19.05.2006 19:02
DER SKEPTIKER: Premiere stürmt mit Telekom, trifft aber nicht
Von Archibald Preuschat
EINE KOLUMNE VON DOW JONES NEWSWIRES
DÜSSELDORF (Dow Jones)--Bis zur allerletzten Minute wurde an dem Vertragswerk zwischen Telekom (Nachrichten/Aktienkurs) und Premiere (Nachrichten/Aktienkurs) gefeilt. Doch herausgekommen ist dabei eigentlich wenig: Der Bezahlfernsehsender und der Telekom-Gigant kooperieren beim Bundesliga-Angebot im Internet.
Überraschend ist das nicht: Die Telekom brauchte einen TV-Sender, weil sie aus eigener Kraft keine Sendelizenz erlangen konnte. Dass Premiere für die Telekom der Partner erste Wahl war, kristallisierte sich ebenso schnell heraus. Schließlich will die Telekom mehr, ein anspruchsvolles TV-Programm für ihre VDSL-Kunden aufbauen.
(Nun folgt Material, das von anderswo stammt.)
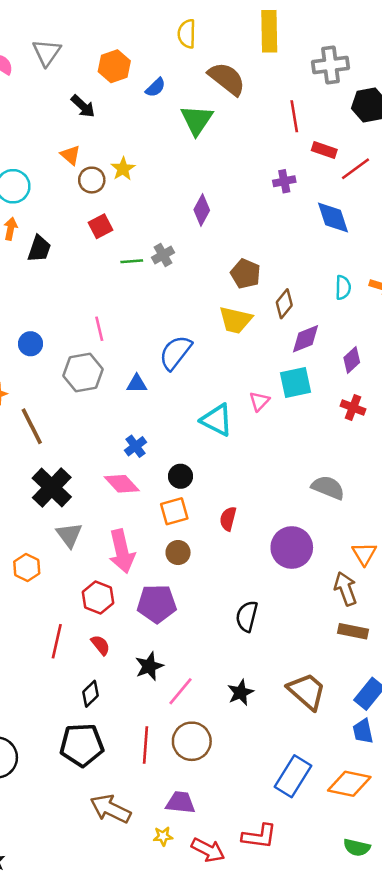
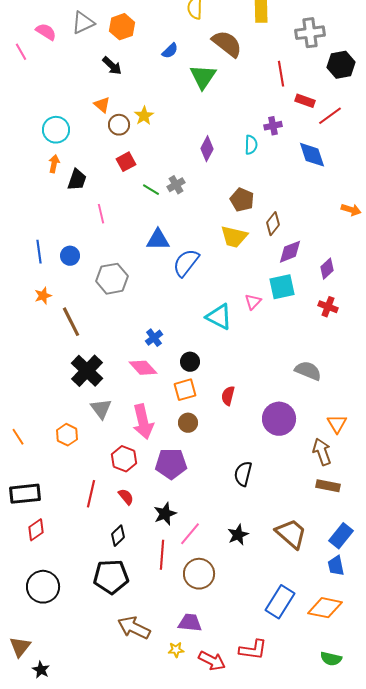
gray triangle: (47, 52) -> (83, 23), turned 30
orange hexagon: (114, 66) -> (122, 27), moved
green line: (132, 261) -> (151, 190), turned 36
cyan semicircle: (343, 288) -> (251, 145), moved
pink line: (99, 329) -> (101, 214), moved
blue triangle: (137, 384) -> (158, 240), moved, size x1.4
red line: (146, 745) -> (162, 555), moved

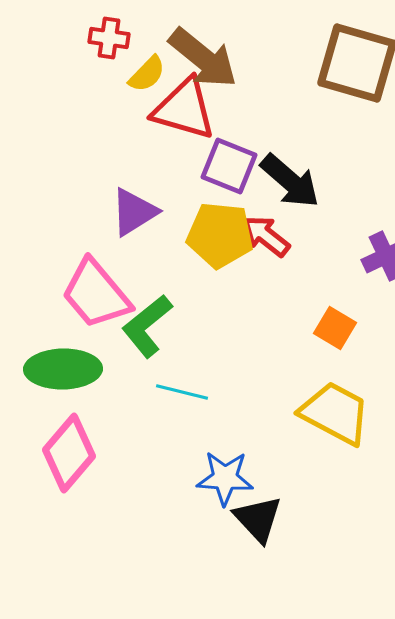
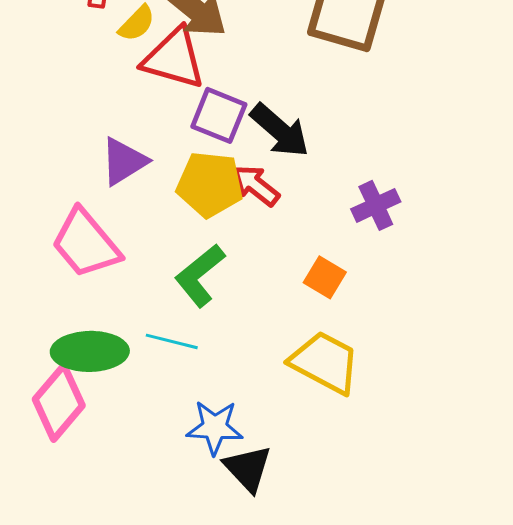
green L-shape: (147, 326) -> (200, 275), moved
green ellipse: (63, 369) -> (90, 351), moved

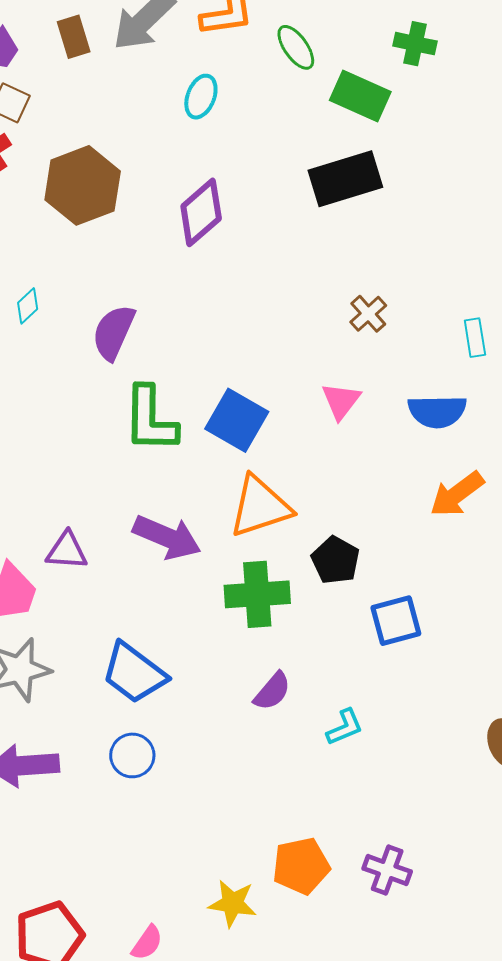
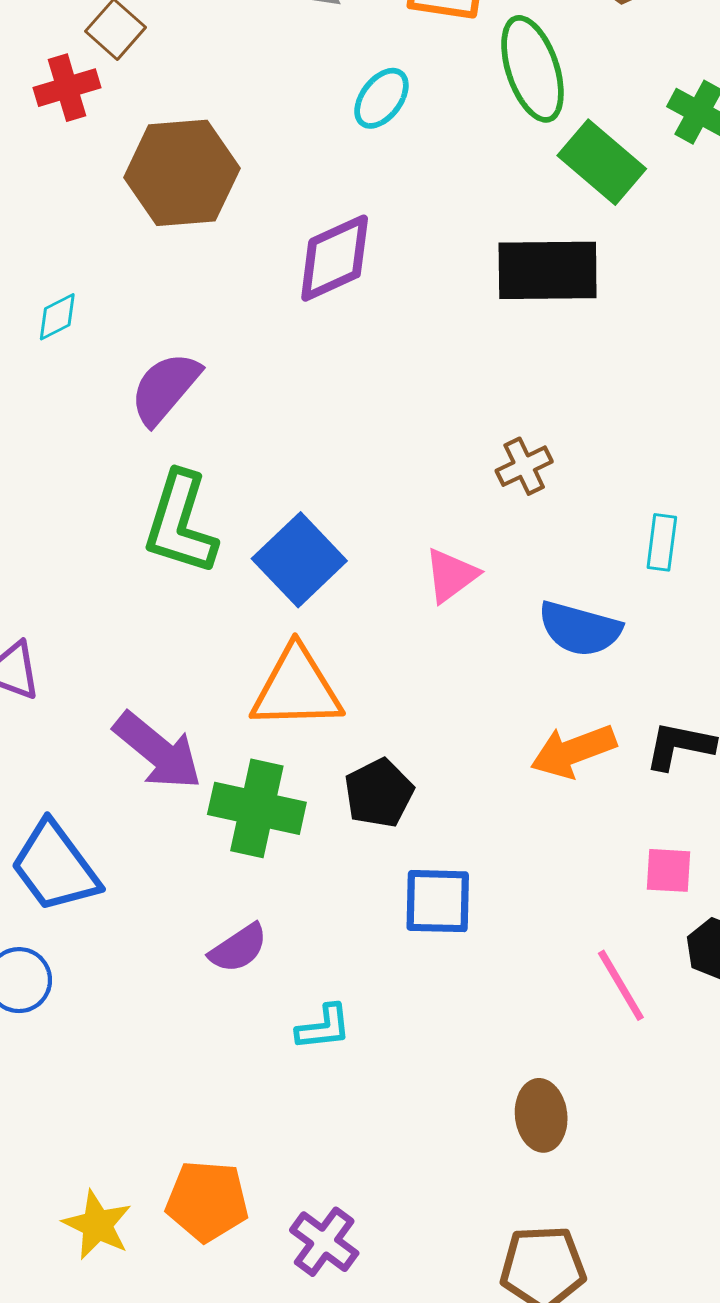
green ellipse: (296, 47) -> (532, 69), size x1.5
purple arrow: (167, 537) -> (158, 751), moved

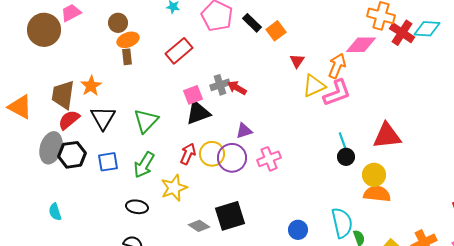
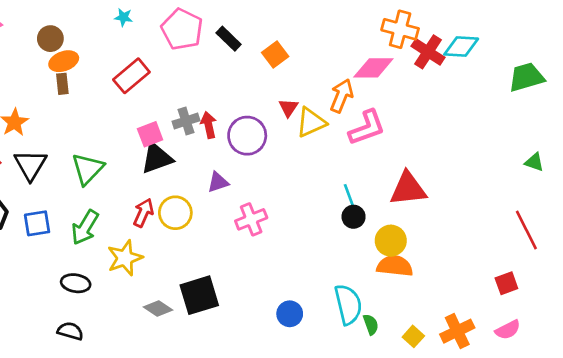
orange square: (276, 31) -> (275, 55), moved
red triangle: (297, 61) -> (288, 108), moved
red arrow: (237, 88) -> (209, 125), turned 48
pink L-shape: (337, 93) -> (367, 128), moved
purple circle: (232, 158) -> (247, 136), moved

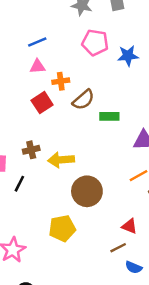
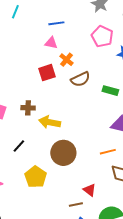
orange cross: (61, 81) -> (66, 60), turned 32
green rectangle: (109, 116) -> (110, 91), moved
black line: (19, 184) -> (19, 146), moved
yellow pentagon: (62, 228) -> (36, 177), turned 30

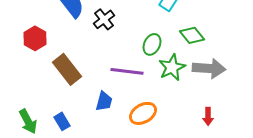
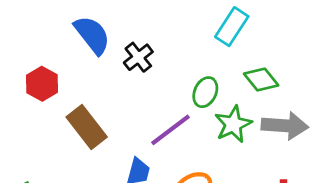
purple line: (127, 71) -> (170, 130), turned -44

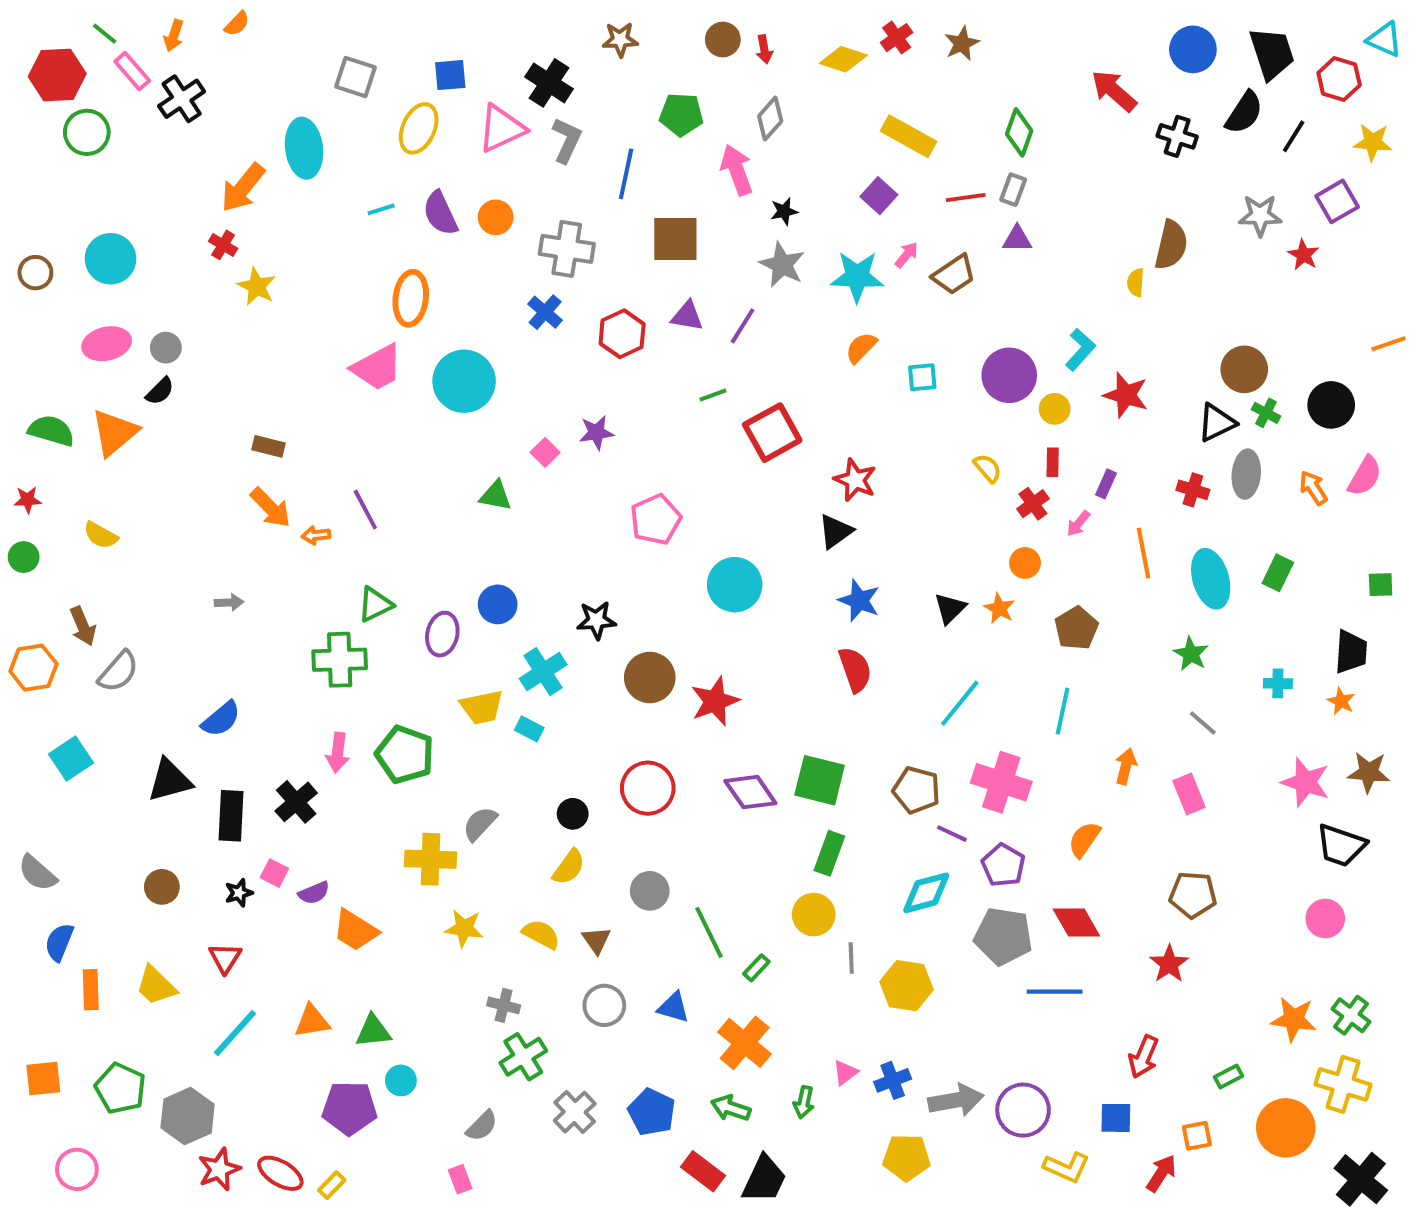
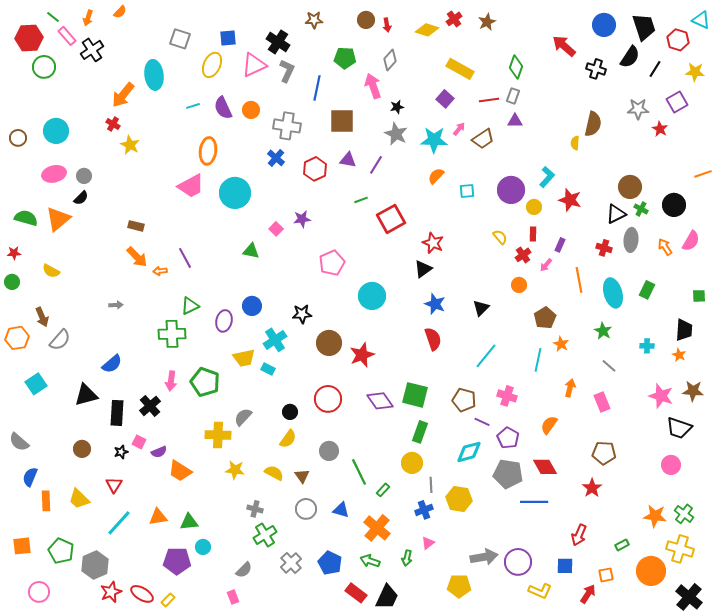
orange star: (999, 608) -> (561, 344), moved
pink cross: (1001, 782) -> (507, 396), size x0.7
blue cross: (893, 1080) -> (424, 510), moved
Was lag da näher als ein Partner Premiere, der sich auf die Fahnen geschrieben hat, Fernsehen erster Klasse anzubieten? Und realistischerweise sind die Unterföhringer - von der Bundesliga mal abgesehen - der Sender in Deutschland mit den exklusivsten Rechten im Bereich Spielfilm und hochwertige Serien. Damit können VDSL-Kunden von T-Online das gesamte Premiere-Programm empfangen - wenn sie wollen.
Für den Bezahlfernsehsender erschließt sich somit ein neuer Distributionskanal: Das breitbandige Internet. Aber was ist mit der vollmundigen Ankündigung des Premiere-Vorstandsvorsitzenden Georg Kofler vom Mittwoch auf der Hauptversammlung, er sehe "aufgrund fortgeschrittener Verhandlungen heute gute Chancen, dass Premiere mit einem neuen Partner als Lizenzgeber auch ab der kommenden Saison die Live-Berichterstattung der Fußball-Bundesliga präsentieren kann."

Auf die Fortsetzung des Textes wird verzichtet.